All lines in the records below from the line with "Independence, they did" through the line with "What is BS EN ISO 30516: 2011 ?" are to be given again exactly, both ends included; the pictures are to be left out.

(Records drawn from a dataset)
*** Block opens ***

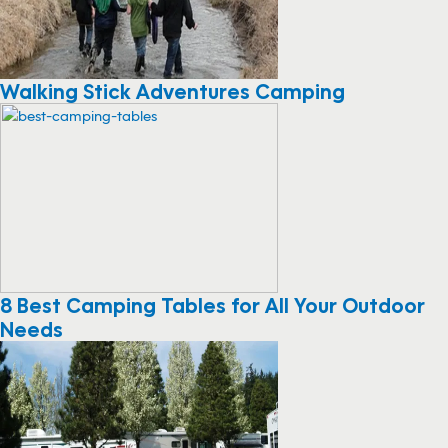
Walking Stick Adventures Camping
8 Best Camping Tables for All Your Outdoor
Needs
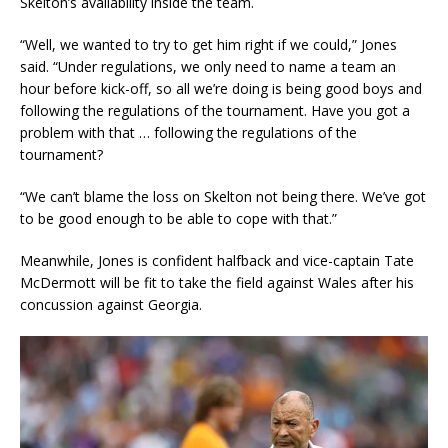
Skelton’s availability inside the team.
“Well, we wanted to try to get him right if we could,” Jones
said. “Under regulations, we only need to name a team an
hour before kick-off, so all we’re doing is being good boys and
following the regulations of the tournament. Have you got a
problem with that … following the regulations of the
tournament?
“We can’t blame the loss on Skelton not being there. We’ve got
to be good enough to be able to cope with that.”
Meanwhile, Jones is confident halfback and vice-captain Tate
McDermott will be fit to take the field against Wales after his
concussion against Georgia.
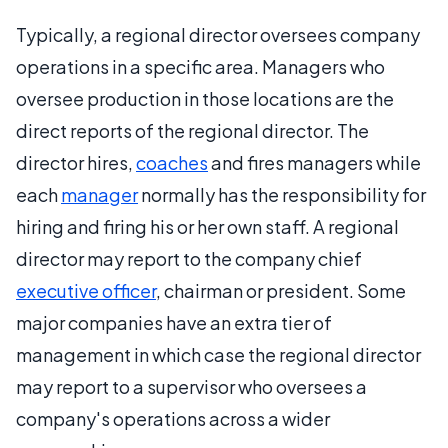
Typically, a regional director oversees company
operations in a specific area. Managers who
oversee production in those locations are the
direct reports of the regional director. The
director hires,
coaches
and fires managers while
each
manager
normally has the responsibility for
hiring and firing his or her own staff. A regional
director may report to the company chief
executive officer
, chairman or president. Some
major companies have an extra tier of
management in which case the regional director
may report to a supervisor who oversees a
company's operations across a wider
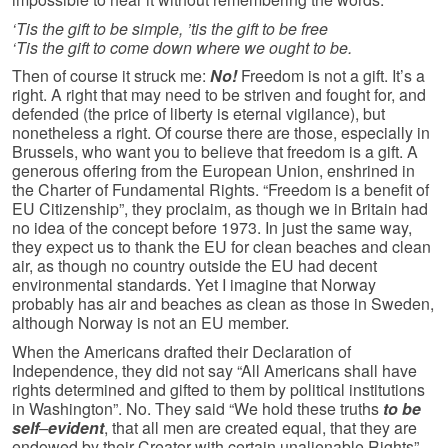
‘Tis the gift to be simple, ’tis the gift to be free
‘Tis the gift to come down where we ought to be.
Then of course it struck me:
No!
Freedom is not a gift. It’s a
right. A right that may need to be striven and fought for, and
defended (the price of liberty is eternal vigilance), but
nonetheless a right. Of course there are those, especially in
Brussels, who want you to believe that freedom is a gift. A
generous offering from the European Union, enshrined in
the Charter of Fundamental Rights. “Freedom is a benefit of
EU Citizenship”, they proclaim, as though we in Britain had
no idea of the concept before 1973. In just the same way,
they expect us to thank the EU for clean beaches and clean
air, as though no country outside the EU had decent
environmental standards. Yet I imagine that Norway
probably has air and beaches as clean as those in Sweden,
although Norway is not an EU member.
When the Americans drafted their Declaration of
Independence, they did not say “All Americans shall have
rights determined and gifted to them by political institutions
in Washington”. No. They said “We hold these truths
to be
self
–
evident
, that all men are created equal, that they are
endowed by their Creator with certain unalienable Rights”.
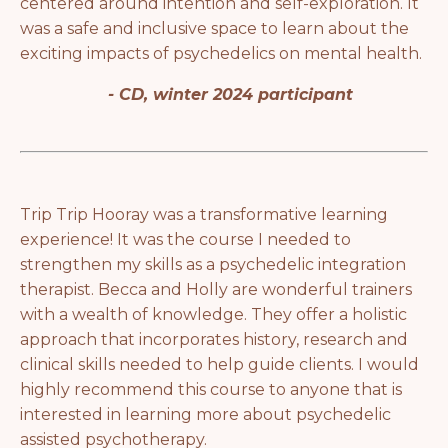
centered around intention and self-exploration. It
was a safe and inclusive space to learn about the
exciting impacts of psychedelics on mental health.
- CD, winter 2024 participant
Trip Trip Hooray was a transformative learning
experience! It was the course I needed to
strengthen my skills as a psychedelic integration
therapist. Becca and Holly are wonderful trainers
with a wealth of knowledge. They offer a holistic
approach that incorporates history, research and
clinical skills needed to help guide clients. I would
highly recommend this course to anyone that is
interested in learning more about psychedelic
assisted psychotherapy.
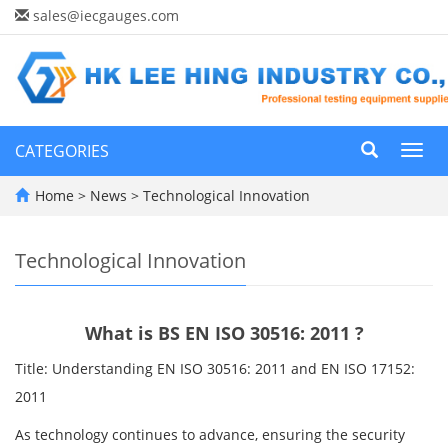
sales@iecgauges.com
CATEGORIES
Toggl
navig
Home
>
News
>
Technological Innovation
Technological Innovation
What is BS EN ISO 30516: 2011 ?
Title: Understanding EN ISO 30516: 2011 and EN ISO 17152:
2011
As technology continues to advance, ensuring the security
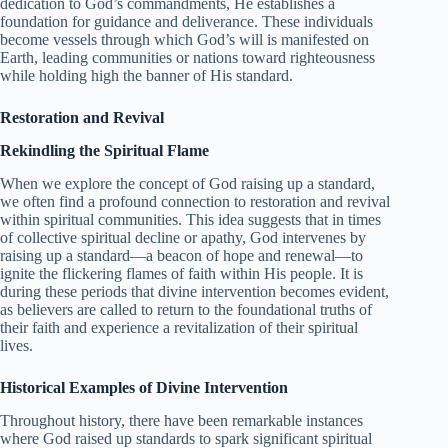
dedication to God’s commandments, He establishes a
foundation for guidance and deliverance. These individuals
become vessels through which God’s will is manifested on
Earth, leading communities or nations toward righteousness
while holding high the banner of His standard.
Restoration and Revival
Rekindling the Spiritual Flame
When we explore the concept of God raising up a standard,
we often find a profound connection to restoration and revival
within spiritual communities. This idea suggests that in times
of collective spiritual decline or apathy, God intervenes by
raising up a standard—a beacon of hope and renewal—to
ignite the flickering flames of faith within His people. It is
during these periods that divine intervention becomes evident,
as believers are called to return to the foundational truths of
their faith and experience a revitalization of their spiritual
lives.
Historical Examples of Divine Intervention
Throughout history, there have been remarkable instances
where God raised up standards to spark significant spiritual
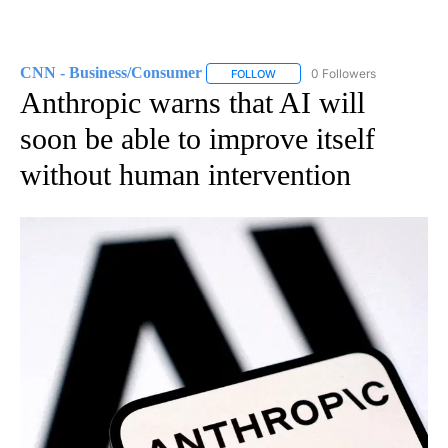
CNN - Business/Consumer
0 Followers
FOLLOW
FOLLOW "CNN - BUSINESS/CON
Anthropic warns that AI will
soon be able to improve itself
without human intervention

*** Block closes ***

Solution
Independence, they did not say “All Americans shall have
rights determined and gifted to them by political institutions
in Washington”. No. They said “We hold these truths
to be
self
–
evident
, that all men are created equal, that they are
endowed by their Creator with certain unalienable Rights”.
centered around intention and self-exploration. It
was a safe and inclusive space to learn about the
exciting impacts of psychedelics on mental health.
- CD, winter 2024 participant
Trip Trip Hooray was a transformative learning
experience! It was the course I needed to
strengthen my skills as a psychedelic integration
therapist. Becca and Holly are wonderful trainers
with a wealth of knowledge. They offer a holistic
approach that incorporates history, research and
clinical skills needed to help guide clients. I would
highly recommend this course to anyone that is
interested in learning more about psychedelic
assisted psychotherapy.
sales@iecgauges.com
CATEGORIES
Toggl
navig
Home
>
News
>
Technological Innovation
Technological Innovation
What is BS EN ISO 30516: 2011 ?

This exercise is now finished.